En la vida familiar, con todo lo que ella significa, relaciones entre esposos, relaciones de paternidad y de filiación, además de todas las preocupaciones cotidianas, será más que obvia la presencia de María, la Madre. Ella nunca se desentiende de las necesidades de sus hijos, y Dios se complace en que recurramos a Ella constantemente. Es la Madre amantísima, proveedora de bienes sobrenaturales y defensora de la familia. Cuando los que viven bajo un mismo techo recurren a María, pueden estar seguros que están bajo su manto, pero también bajo el poder protector de Jesús.

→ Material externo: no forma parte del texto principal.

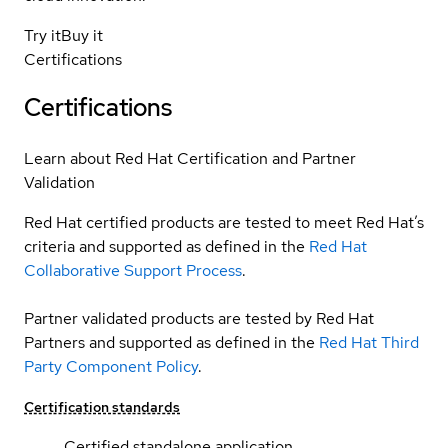
Try it
Buy it
Certifications
Certifications
Learn about Red Hat Certification and Partner
Validation
Red Hat certified products are tested to meet Red Hat’s
criteria and supported as defined in the
Red Hat
Collaborative Support Process
.
Partner validated products are tested by Red Hat
Partners and supported as defined in the
Red Hat Third
Party Component Policy
.
Certification standards
Certified standalone application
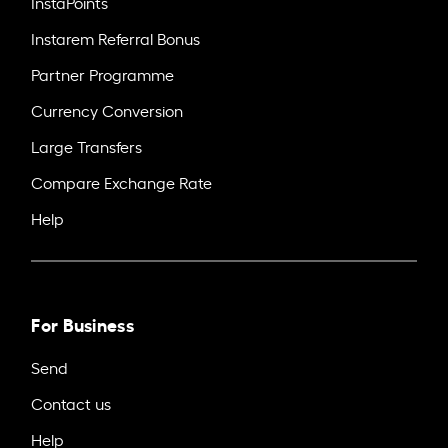
InstaPoints
Instarem Referral Bonus
Partner Programme
Currency Conversion
Large Transfers
Compare Exchange Rate
Help
For Business
Send
Contact us
Help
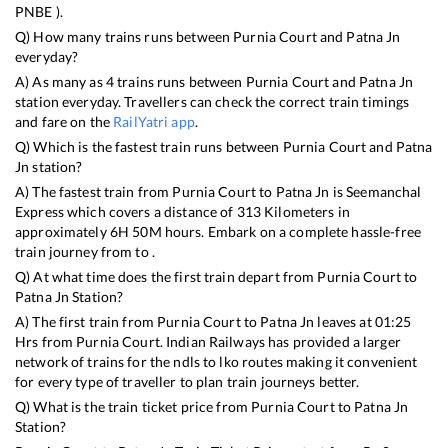
PNBE
).
Q) How many trains runs between
Purnia Court
and
Patna Jn
everyday?
A) As many as
4
trains runs between
Purnia Court
and
Patna Jn
station everyday. Travellers can check the correct train timings
and fare on the
RailYatri app
.
Q) Which is the fastest train runs between
Purnia Court
and
Patna
Jn
station?
A) The fastest train from
Purnia Court
to
Patna Jn
is
Seemanchal
Express
which covers a distance of
313
Kilometers in
approximately
6
H
50
M hours. Embark on a complete hassle-free
train journey from to .
Q) At what time does the first train depart from
Purnia Court
to
Patna Jn
Station?
A) The first train from
Purnia Court
to
Patna Jn
leaves at
01:25
Hrs from
Purnia Court
. Indian Railways has provided a larger
network of trains for the ndls to lko routes making it convenient
for every type of traveller to plan train journeys better.
Q) What is the train ticket price from
Purnia Court
to
Patna Jn
Station?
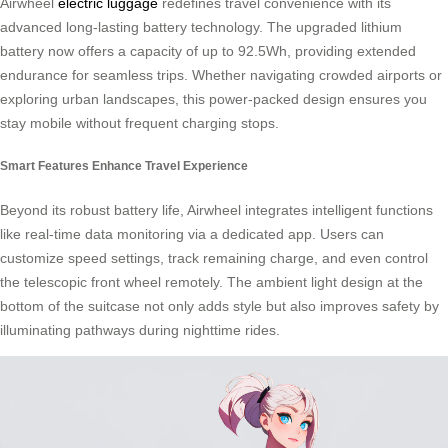
Airwheel
electric luggage
redefines travel convenience with its
advanced long-lasting battery technology. The upgraded lithium
battery now offers a capacity of up to 92.5Wh, providing extended
endurance for seamless trips. Whether navigating crowded airports or
exploring urban landscapes, this power-packed design ensures you
stay mobile without frequent charging stops.
Smart Features Enhance Travel Experience
Beyond its robust battery life, Airwheel integrates intelligent functions
like real-time data monitoring via a dedicated app. Users can
customize speed settings, track remaining charge, and even control
the telescopic front wheel remotely. The ambient light design at the
bottom of the suitcase not only adds style but also improves safety by
illuminating pathways during nighttime rides.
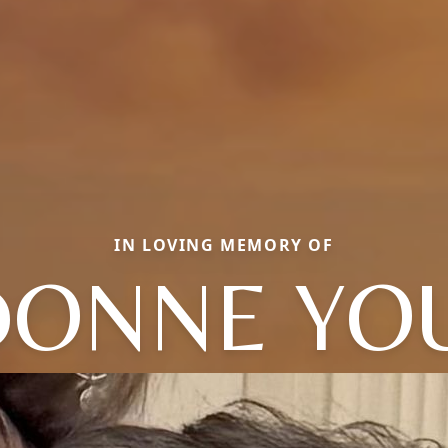
IN LOVING MEMORY OF
DONNE YO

Ella dijo a los que servían: «Haced todo lo que Él os diga». Pide en esos momentos que obedezcan a su Hijo y le tengan confianza. Lo mismo nos dice hoy con idénticas palabras. Hemos de hacer todo lo que el Señor nos diga. La recomendación de María, al inicio de la vida pública de Cristo, se podría aplicar a cada una de las enseñanzas del Maestro; será preciso que hagamos siempre lo que Él nos diga, si queremos cumplir realmente la voluntad de Dios. Entonces sí, por mediación de María Santísima y por la intervención del poder de Cristo, no faltará la alegría en la fiesta de bodas.

El milagro

Una vez que, por orden de Jesús, los sirvientes llenaron de agua las grandes tinajas hasta el borde, el poder divino que se escondía en la humanidad de Cristo, convirtió el agua en vino. Vino elogiado posteriormente por el maestresala como el mejor vino. Manifiéstase así la sobreabundancia en calidad y cantidad de los beneficios de Dios. Llegada la hora de su entrega al Padre, en la Última Cena, el Señor transformará no el agua en vino, sino el pan en su cuerpo y el vino en su sangre. A quien le cueste comprender este último y más grande milagro de Jesús, que empiece por aceptar el primero. Y que le pida a la Madre, que mucho tiene que ver con ello, la gracia de entenderlo.

El milagro de Caná de Galilea provocó un doble efecto, según lo relata el evangelista: manifestó la gloria de Jesús y confirmó la fe de sus discípulos en Él. Todos los milagros del Señor deberían producir en nosotros esos mismos efectos. Se deben al poder divino, por lo que constituyen una prueba externa de la presencia de Dios entre los hombres. Admirándonos frente a ellos, se acrecentará nuestra fe.

Desde Caná, pasando por cada uno de los prodigios del Señor, lleguemos hasta su Milagro Eucarístico. Milagro que se sigue repitiendo en todos los altares del mundo, donde se celebra la Santa Misa. Pidámosle al Señor, por intercesión de María, que nos conceda la gracia de creer cada vez con más firmeza en su presencia real entre nosotros, y que al recibirlo en nuestra alma, se renueve nuestra unión esponsalicia con Él. Pidámosle, asimismo, que si encuentra durezas en nuestro corazón, las disuelva decididamente, como convirtió el agua en vino, para que con un corazón enamorado podamos vivir del «vino vivificante» de su caridad. (Sáenz, A., Palabra y Vida, Ciclo C [Ediciones Gladius, Buenos Aires, 1994] pp. 68- 74).

NOTA: Las palabras en negrita han sido resaltadas por la web de Prado Nuevo.